In its attempt to explore and describe, the present volume is not sufficiently clear in its internal organization, its level of approach, and its intended readership. Internally, the division into two parts is merely practical: The choice to organize contributions around the themes ‘Homer/Troy’ and ‘Beyond Homer/Troy’ is not always fortunate, considering, for example, the ‘Homeric efforts’ in Scotland. Rather, it highlights what is a problem in the conception of a volume like this—understandable and seemingly unavoidable though it is: looking at prequels, sequels, and retellings of classical epic is too broad an approach.
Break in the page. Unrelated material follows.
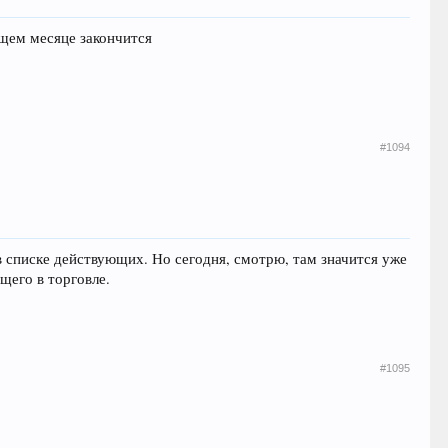
ющем месяце закончится
#1094
а в списке действующих. Но сегодня, смотрю, там значится уже
щего в торговле.
#1095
Each of the subcategories—prequels, sequels, and retellings, supplemented by continuations, translations, and fan fiction—deserves a volume of its own, given the wealth of hyper-, inter-, and hypotexts available, and so do the Iliad, the Odyssey, the Epic Cycle, and all the individual works of Latin epic. That way, the mer à boire to be taken into account would better serve a companion to the readers of a hypotext.
Several of the essays, especially those on reception pieces considered to be less well known to classicists, are rather descriptive and introductory, whereas contributions on, for example, the Posthomerica, Atwood’s Penelopiad, Ovid’s Metamorphoses, Virgil’s Aeneid, and the Odyssey as hypertext are scholarly, and thoroughly analytical. The diversity of level and approach raises questions concerning the volume’s intended readership. The topics and many of the observations will be interesting to students and scholars as well as the general public, but the uneven level of the articles makes it hard to recommend the volume as a whole to any one group.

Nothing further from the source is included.